A white blur has entered the room. Mary’s blind mother in a white nightgown. Saying softly again, “Mary!”

At this moment, intoxicated and intoxicated with Mary’s body, Bigger realizes immediately that he, a black man, is about to be discovered with the drunk, nearly comatose Mary, a white woman.

He knows what happens to black men even suspected of taking liberties with a white woman. Mary’s mother can’t see him, but, in a moment, she will come to the side of the bed.

He puts a pillow over Mary’s face.

Over the course of the next few moments, as Mary’s mother stands confused and unsure of herself, and as Mary, suddenly completely awake, is trying to get the pillow off of her face, Bigger pushes down and holds the pillow down and holds it down and holds it down until Mary ceases to struggle.

And as Mary’s mother comes toward the bed, he is able to slide away from the bed, until the older woman is stopped in her tracks:

“You’re dead drunk! You stink with whiskey.”

 

The core of the book

That’s a long recapitulation of the last few hours of a single hellish day.

In Wright’s 359-page novel, the account of those five-and-a-half hours — from 8:30 p.m. when Mary gets into the back seat of the family’s auto until her death at 2 a.m. — covers 21 pages.

They are the core of the book.

Everything else in Native Son is context for those 21 pages.

 

The hellish five-and-a-half hours

Let’s be clear: Bigger kills Mary. He is the killer. She is the killed. He doesn’t deny this. He doesn’t pretend anything else.

Yet, everything that warped Bigger’s life comes into play during those five-and-a-half hours, everything that has trained him to fear and hate whites (and to see whites as desirable and better since that the message the white world beat into him).

Mary’s concern for Bigger and his “people” is well-intentioned but uninformed and more than a bit stupid. She thinks she can know the life of the African-American by having a conversation with Bigger and by visiting a black café and by getting a look inside black homes.

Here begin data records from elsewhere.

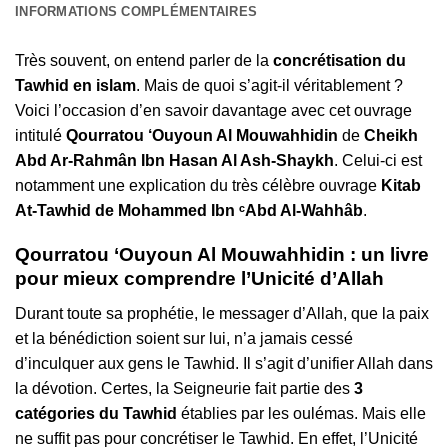
INFORMATIONS COMPLÉMENTAIRES
Très souvent, on entend parler de la
concrétisation du
Tawhid en islam
. Mais de quoi s’agit-il véritablement ?
Voici l’occasion d’en savoir davantage avec cet ouvrage
intitulé
Qourratou ‘Ouyoun Al Mouwahhidin
de
Cheikh
Abd Ar-Rahmân Ibn Hasan Al Ash-Shaykh
. Celui-ci est
notamment une explication du très célèbre ouvrage
Kitab
At-Tawhid de Mohammed Ibn ᶜAbd Al-Wahhâb
.
Qourratou ‘Ouyoun Al Mouwahhidin : un livre
pour mieux comprendre l’Unicité d’Allah
Durant toute sa prophétie, le messager d’Allah, que la paix
et la bénédiction soient sur lui, n’a jamais cessé
d’inculquer aux gens le Tawhid. Il s’agit d’unifier Allah dans
la dévotion. Certes, la Seigneurie fait partie des
3
catégories du Tawhid
établies par les oulémas. Mais elle
ne suffit pas pour concrétiser le Tawhid. En effet, l’Unicité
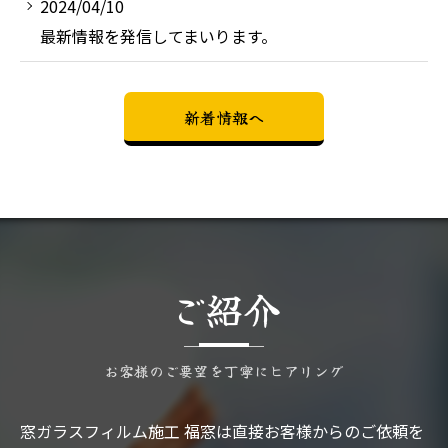
2024/04/10
最新情報を発信してまいります。
新着情報へ
ご紹介
お客様のご要望を丁寧にヒアリング
窓ガラスフィルム施工 福窓は直接お客様からのご依頼を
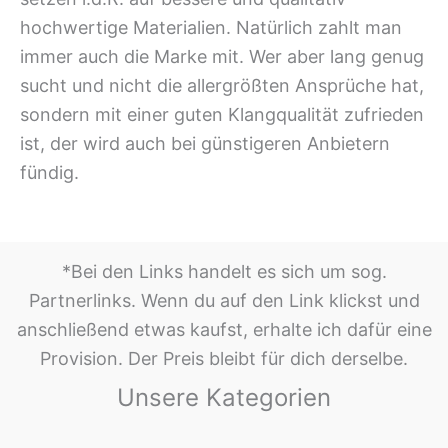
hochwertige Materialien. Natürlich zahlt man
immer auch die Marke mit. Wer aber lang genug
sucht und nicht die allergrößten Ansprüche hat,
sondern mit einer guten Klangqualität zufrieden
ist, der wird auch bei günstigeren Anbietern
fündig.
*Bei den Links handelt es sich um sog.
Partnerlinks. Wenn du auf den Link klickst und
anschließend etwas kaufst, erhalte ich dafür eine
Provision. Der Preis bleibt für dich derselbe.
Unsere Kategorien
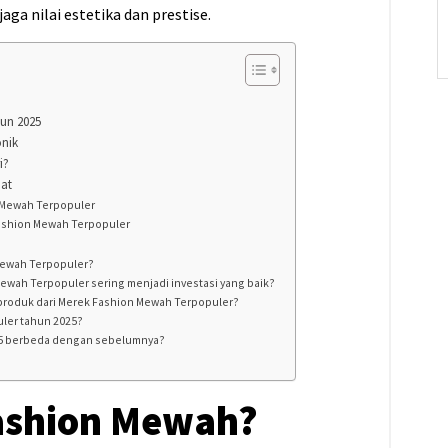
ga nilai estetika dan prestise.
hun 2025
onik
i?
pat
n Mewah Terpopuler
Fashion Mewah Terpopuler
 Mewah Terpopuler?
ewah Terpopuler sering menjadi investasi yang baik?
 produk dari Merek Fashion Mewah Terpopuler?
uler tahun 2025?
025 berbeda dengan sebelumnya?
Fashion Mewah?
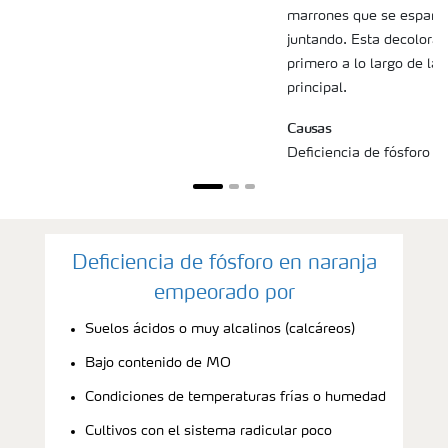
marrones que se esparce
juntando. Esta decolora
primero a lo largo de la
principal.
Causas
Deficiencia de fósforo en
Deficiencia de fósforo en naranja
empeorado por
Suelos ácidos o muy alcalinos (calcáreos)
Bajo contenido de MO
Condiciones de temperaturas frías o humedad
Cultivos con el sistema radicular poco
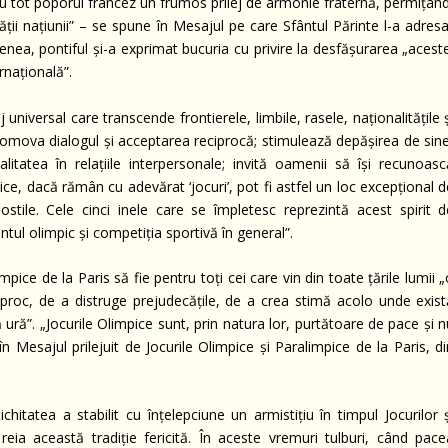
ru tot poporul francez un frumos prilej de armonie fraternă, permițând
tății națiunii” – se spune în Mesajul pe care Sfântul Părinte l-a adres
nea, pontiful și-a exprimat bucuria cu privire la desfășurarea „aceste
rnațională”.
universal care transcende frontierele, limbile, rasele, naționalitățile 
promova dialogul și acceptarea reciprocă; stimulează depășirea de sine
ialitatea în relațiile interpersonale; invită oamenii să își recunoasc
impice, dacă rămân cu adevărat ‘jocuri’, pot fi astfel un loc excepțional 
 ostile. Cele cinci inele care se împletesc reprezintă acest spirit d
tul olimpic și competiția sportivă în general”.
pice de la Paris să fie pentru toți cei care vin din toate țările lumii 
proc, de a distruge prejudecățile, de a crea stimă acolo unde exist
 ură”. „Jocurile Olimpice sunt, prin natura lor, purtătoare de pace și 
 Mesajul prilejuit de Jocurile Olimpice și Paralimpice de la Paris, di
hitatea a stabilit cu înțelepciune un armistițiu în timpul Jocurilor ș
ia această tradiție fericită. În aceste vremuri tulburi, când pace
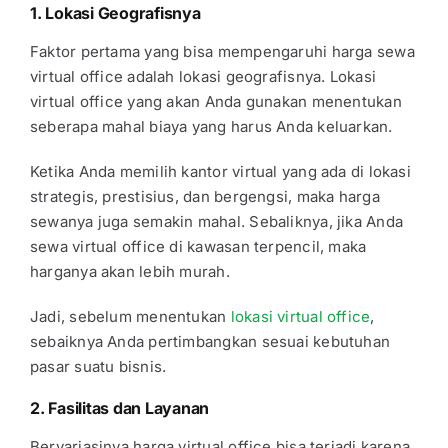
1. Lokasi Geografisnya
Faktor pertama yang bisa mempengaruhi harga sewa
virtual office adalah lokasi geografisnya. Lokasi
virtual office yang akan Anda gunakan menentukan
seberapa mahal biaya yang harus Anda keluarkan.
Ketika Anda memilih kantor virtual yang ada di lokasi
strategis, prestisius, dan bergengsi, maka harga
sewanya juga semakin mahal. Sebaliknya, jika Anda
sewa virtual office di kawasan terpencil, maka
harganya akan lebih murah.
Jadi, sebelum menentukan
lokasi virtual office
,
sebaiknya Anda pertimbangkan sesuai kebutuhan
pasar suatu bisnis.
2. Fasilitas dan Layanan
Bervariasinya harga virtual office bisa terjadi karena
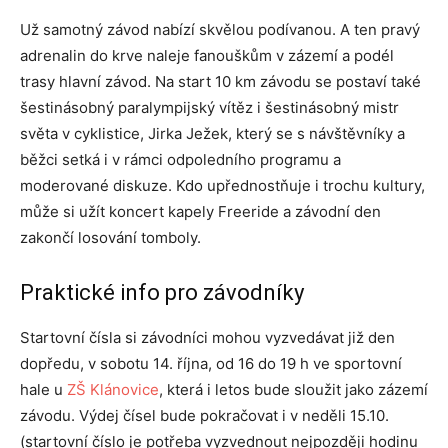
Už samotný závod nabízí skvělou podívanou. A ten pravý
adrenalin do krve naleje fanouškům v zázemí a podél
trasy hlavní závod. Na start 10 km závodu se postaví také
šestinásobný paralympijský vítěz i šestinásobný mistr
světa v cyklistice, Jirka Ježek, který se s návštěvníky a
běžci setká i v rámci odpoledního programu a
moderované diskuze. Kdo upřednostňuje i trochu kultury,
může si užít koncert kapely Freeride a závodní den
zakončí losování tomboly.
Praktické info pro závodníky
Startovní čísla si závodníci mohou vyzvedávat již den
dopředu, v sobotu 14. října, od 16 do 19 h ve sportovní
hale u
ZŠ Klánovice
, která i letos bude sloužit jako zázemí
závodu. Výdej čísel bude pokračovat i v neděli 15.10.
(startovní číslo je potřeba vyzvednout nejpozději hodinu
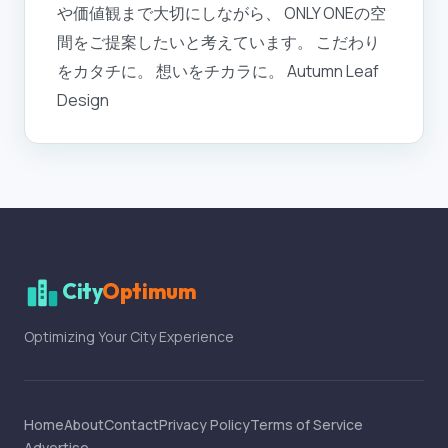
や価値観まで大切にしながら、 ONLY ONEの空
間をご提案したいと考えています。 こだわり
をカタチに。 想いをチカラに。 Autumn Leaf
Design
City
Optimum
Optimizing Your City Experience
Home
About
Contact
Privacy Policy
Terms of Service
Advertise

Mary treats Bigger “as if he were human, as if he lived in the same world as she.” She and Jan treat him as if he were a friend.

Yet, such gestures only go so far.

Bigger is still Mary’s chauffer. Her father’s employee. An exotic conversation piece for Jan and Mary. He can’t go to the university as she does. He can’t live in her family’s neighborhood, except as a servant.

Jan and Mary squeeze Bigger in between them in the front seat of the car, blissfully unaware of his discomfort. For a revolutionary, Jan is incredibly tone-deaf to the verbal and non-verbal messages Bigger is sending. For someone professing to be a friend to Negroes, Mary is completely unaware or unconcerned at how her actions are affecting Bigger.

 

Playing with Bigger’s life

And, in her final moments, Mary is literally playing with his life.

Drunk as she is, she knows deep in her white consciousness the high danger that an African-American man faces if caught in a sexual situation with a white woman, particularly a rich white woman.

She doesn’t care. Or, at least, she gives it no thought.

Does Mary have her own game going on? Is she, subconsciously perhaps, flirting with the taboo of a black man? And, ultimately, not just flirting, does she act out her flirtation with the lifting of her lips to Bigger’s lips?

Wright leaves this ambiguous. Is Mary lifting her lips to Bigger or is Bigger lifting her body toward him or both? It could be argued either way. For the second kiss, Mary is “moving toward him” — what does this signify?

What is certain is that Mary let herself get drunk and had Bigger drive her home and had Bigger carry her upstairs to her room while leaning on him provocatively.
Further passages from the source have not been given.